Hypolipidemia is a decrease in plasma lipoprotein caused by primary (genetic) or secondary factors. It is usually asymptomatic and diagnosed incidentally on routine lipid screening. Treatment of secondary hypolipidemia involves treating underlying disorders. Treatment of primary hypolipidemia is often unnecessary, but patients with some genetic disorders require high-dose vitamin E and dietary supplementation of fats and other fat-soluble vitamins.
Hypolipidemia is defined as a total cholesterol (TC) < 120 mg/dL (< 3.1 mmol/L) or low-density lipoprotein (LDL) cholesterol < 50 mg/dL (< 1.3 mmol/L). Secondary causes are far more common than primary causes and include all of the following:
The unexpected finding of low cholesterol or low LDL cholesterol in a patient not taking a lipid-lowering drug should prompt a diagnostic evaluation, including measurements of AST, ALT, and thyroid-stimulating hormone; a negative evaluation suggests a possible primary cause.
There are 3 primary disorders in which single or multiple genetic mutations result in underproduction or increased clearance of LDL.
This autosomal recessive condition is caused by mutations in the gene for microsomal triglyceride (TG) transfer protein, a protein critical to chylomicron and very-low-density lipoprotein (VLDL) formation. Dietary fat cannot be absorbed, and lipoproteins in both metabolic pathways are virtually absent from serum; TC is typically < 45 mg/dL (< 1.16 mmol/L), TGs are < 20 mg/dL (< 0.23 mmol/L), and LDL is undetectable.
The condition is often first noticed in infants with fat malabsorption, steatorrhea, and failure to thrive. Intellectual disability may result. Because vitamin E is distributed to peripheral tissues via VLDL and LDL, most affected people eventually develop severe vitamin E deficiency. Symptoms and signs include visual changes from slow retinal degeneration, sensory neuropathy, posterior column signs, and cerebellar signs of dysmetria, ataxia, and spasticity, which can eventually lead to death. RBC acanthocytosis is a distinguishing feature on blood smear.

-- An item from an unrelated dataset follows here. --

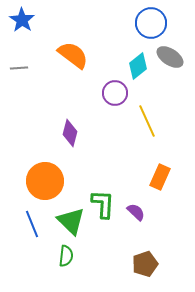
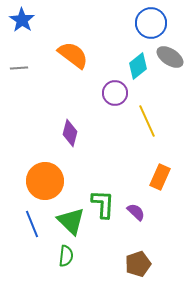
brown pentagon: moved 7 px left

Diagnosis is made by the absence of apoprotein B (apo B) in plasma; intestinal biopsies show lack of microsomal transfer protein.
Treatment is with high doses (100 to 300 mg/kg once/day) of vitamin E with supplementation of dietary fat and other fat-soluble vitamins. The prognosis is poor.

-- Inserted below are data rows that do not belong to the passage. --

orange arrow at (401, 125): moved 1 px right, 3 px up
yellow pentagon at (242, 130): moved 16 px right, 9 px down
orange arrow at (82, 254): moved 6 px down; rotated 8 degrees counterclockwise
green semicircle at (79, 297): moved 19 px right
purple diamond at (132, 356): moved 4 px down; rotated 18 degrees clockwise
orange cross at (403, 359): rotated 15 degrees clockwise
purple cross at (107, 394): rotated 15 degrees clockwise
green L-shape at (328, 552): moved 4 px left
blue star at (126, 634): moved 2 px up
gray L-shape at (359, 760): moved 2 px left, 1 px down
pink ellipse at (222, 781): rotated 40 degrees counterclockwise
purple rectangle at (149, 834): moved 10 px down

Hypobetalipoproteinemia is an autosomal dominant or codominant condition caused by mutations in the gene coding for apo B. Heterozygous patients have truncated apo B, leading to rapid LDL clearance. Heterozygous patients manifest no symptoms or signs except for TC < 120 mg/dL (< 3.1 mmol/L) and LDL cholesterol < 80 mg/dL (< 2.1 mmol/L). TGs are normal. Homozygous patients have either shorter truncations, leading to lower lipid levels (TC < 80 mg/dL [< 2.1 mmol/L], LDL cholesterol < 20 mg/dL [< 0.52 mmol/L]), or absent apo B synthesis, leading to symptoms and signs of abetalipoproteinemia.
Diagnosis is by finding low levels of LDL cholesterol and apo B; hypobetalipoproteinemia and abetalipoproteinemia are distinguished from one another by family history. People who are heterozygous and people who are homozygous with low but detectable LDL cholesterol require no treatment. Treatment of people who are homozygous with no LDL is the same as for abetalipoproteinemia.
Loss of function mutations of PCSK9 are another cause of low LDL levels. There are no adverse consequences and no treatment,
Chylomicron retention disease is a very rare autosomal recessive condition caused by an unknown mutation leading to deficient apo B secretion from enterocytes. Chylomicron synthesis is absent, but VLDL synthesis remains intact. Affected infants have fat malabsorption, steatorrhea, and failure to thrive and may develop neurologic disorders similar to those in abetalipoproteinemia. Diagnosis is by intestinal biopsy of patients with low cholesterol levels and absence of postprandial chylomicrons. Treatment is supplementation of fat and fat-soluble vitamins.